How much a stock's price changes over time is a significant driver for most investors. Not only can price performance impact your portfolio, but it can help you compare investment results across sectors and industries as well.
The fear of missing out, or FOMO, also plays a factor in investing, especially with particular tech giants, as well as popular consumer-facing stocks.
What if you'd invested in Scotts Miracle-Gro (SMG) ten years ago? It may not have been easy to hold on to SMG for all that time, but if you did, how much would your investment be worth today?
Scotts Miracle-Gro's Business In-Depth
With that in mind, let's take a look at Scotts Miracle-Gro's main business drivers.
Based in Marysville, OH, The Scotts Miracle-Gro Company is a leading producer and marketer of branded garden and consumer lawn products. The company makes, markets and sells garden and lawn products in various categories including Lawn Care, Gardening and Landscape, Hydroponics, Controls and Marketing Agreement.
The company’s products are marketed under some of the most recognized brand names in North America like Scotts and Turf Builder lawn and grass seed products, LiquaFeed and Osmocote gardening and landscape products.
In the United Kingdom, some of its major brands are Miracle-Gro plant fertilizers, EverGreen lawn fertilizers, Weedol and Pathclear herbicides and Levington gardening and landscape products.
Scotts Miracle-Gro’s operations are mainly focused on three reportable business segments — U.S. Consumer, Hawthorne and Other.
U.S. Consumer (68% of Fiscal 2020 Sales) – The division consists of consumer garden and lawn business located in the United States. The lawn care products include lawn fertilizers, grass seed products along with lawn-related pest, weed and disease control products. The landscape and gardening category enable consumers to grow vegetable and flower gardens and beautify landscape. It includes complete array water-soluble plant foods.

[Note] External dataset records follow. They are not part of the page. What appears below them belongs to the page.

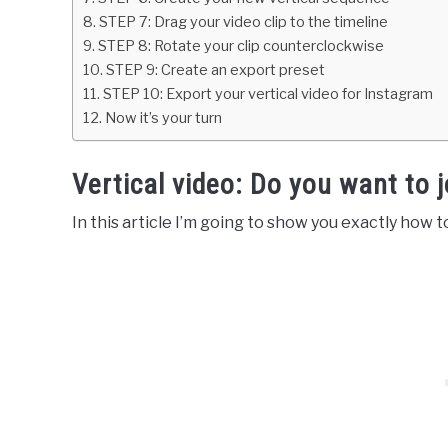
STEP 7: Drag your video clip to the timeline
STEP 8: Rotate your clip counterclockwise
STEP 9: Create an export preset
STEP 10: Export your vertical video for Instagram
Now it’s your turn
Vertical video: Do you want to j
In this article I’m going to show you exactly how 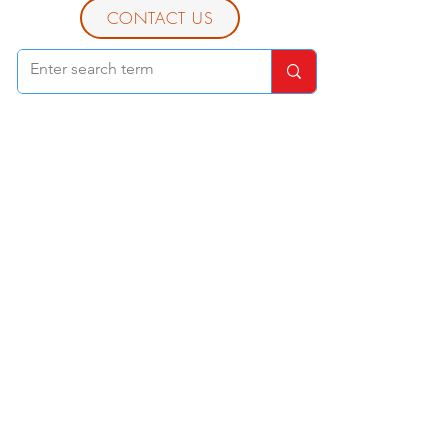
CONTACT US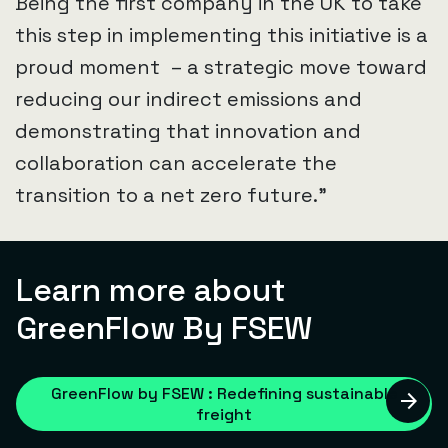
Being the first company in the UK to take
this step in implementing this initiative is a
proud moment – a strategic move toward
reducing our indirect emissions and
demonstrating that innovation and
collaboration can accelerate the
transition to a net zero future.”
Learn more about
GreenFlow By FSEW
GreenFlow by FSEW : Redefining sustainable
freight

Hawthorne (26%) – The segment consists of urban, indoor and hydroponic gardening business. The hydroponic category enables consumers to grow flowers, plants as well as vegetables in an urban and indoor environment using very little or no soil.

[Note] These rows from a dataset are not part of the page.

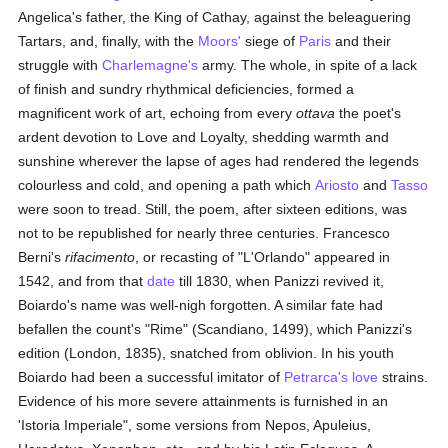
Angelica's father, the King of Cathay, against the beleaguering
Tartars, and, finally, with the
Moors'
siege of
Paris
and their
struggle with
Charlemagne's
army. The whole, in spite of a lack
of finish and sundry rhythmical deficiencies, formed a
magnificent work of art, echoing from every
ottava
the poet's
ardent devotion to Love and Loyalty, shedding warmth and
sunshine wherever the lapse of ages had rendered the legends
colourless and cold, and opening a path which
Ariosto
and
Tasso
were soon to tread. Still, the poem, after sixteen editions, was
not to be republished for nearly three centuries. Francesco
Berni's
rifacimento
, or recasting of "L'Orlando" appeared in
1542, and from that
date
till 1830, when Panizzi revived it,
Boiardo's name was well-nigh forgotten. A similar fate had
befallen the count's "Rime" (Scandiano, 1499), which Panizzi's
edition (London, 1835), snatched from oblivion. In his youth
Boiardo had been a successful imitator of
Petrarca's
love
strains.
Evidence of his more severe attainments is furnished in an
'Istoria Imperiale", some versions from Nepos, Apuleius,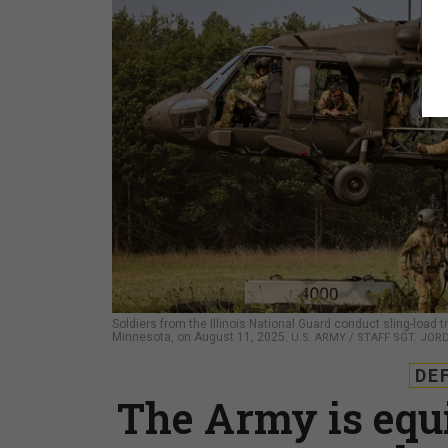
Soldiers from the Illinois National Guard conduct sling-load 
Minnesota, on August 11, 2025.
U.S. ARMY / STAFF SGT. JO
DE
The Army is equ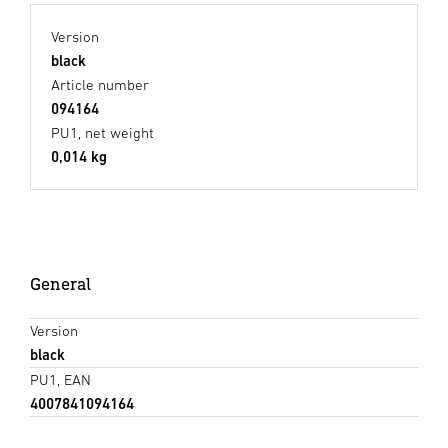
Version
black
Article number
094164
PU1, net weight
0,014 kg
General
Version
black
PU1, EAN
4007841094164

Other (6%) – This division consists of consumer lawn and garden business in regions other than the United States and the products are sold to commercial nurseries, greenhouses and other professional customers.
In June 2018, the company’s Hawthorne division acquired all the assets along with certain liabilities of Sunlight Supply, Inc and subsidiaries. Notably, Sunlight Supply is the largest distributor of hydroponic products in the United States. The buyout strengthens the Scotts Miracle-Gro’s Hawthorne segment.
Anyone can invest, but building a successful investment portfolio takes a combination of a few things: research, patience, and a little bit of risk. So, if you had invested in Scotts Miracle-Gro a decade ago, you're probably feeling pretty good about your investment today.
According to our calculations, a $1000 investment made in April 2011 would be worth $4,085.40, or a 308.54% gain, as of April 16, 2021. Investors should keep in mind that this return excludes dividends but includes price appreciation.
The S&P 500 rose 216.02% and the price of gold increased 14% over the same time frame in comparison.
Looking ahead, analysts are expecting more upside for SMG.
Earnings estimates for Scotts Miracle-Gro for the fiscal second quarter have been increasing over the past month. The company is expected to benefit from synergies of the Sunlight Supply acquisition. The buyout provides it with modern and cost-efficient supply chain. Moreover, the company’s prospects in the hydroponic products appear bright in the long term. The company is likely to gain from long-term prospects and cost-saving opportunities associated with the Hawthorne division. It is witnessing strong sales in this unit. Moreover, the company is gaining from the new line of organic plant food products. It has also outperformed the industry over a year. However, the company’s high marketing expenses are exerting pressure on its margins. Higher capital expenditure, rising debt and stretched valuation are other concerns.
The stock is up 5.44% over the past four weeks, and no earnings estimate has gone lower in the past two months, compared to 3 higher, for fiscal 2021. The consensus estimate has moved up as well.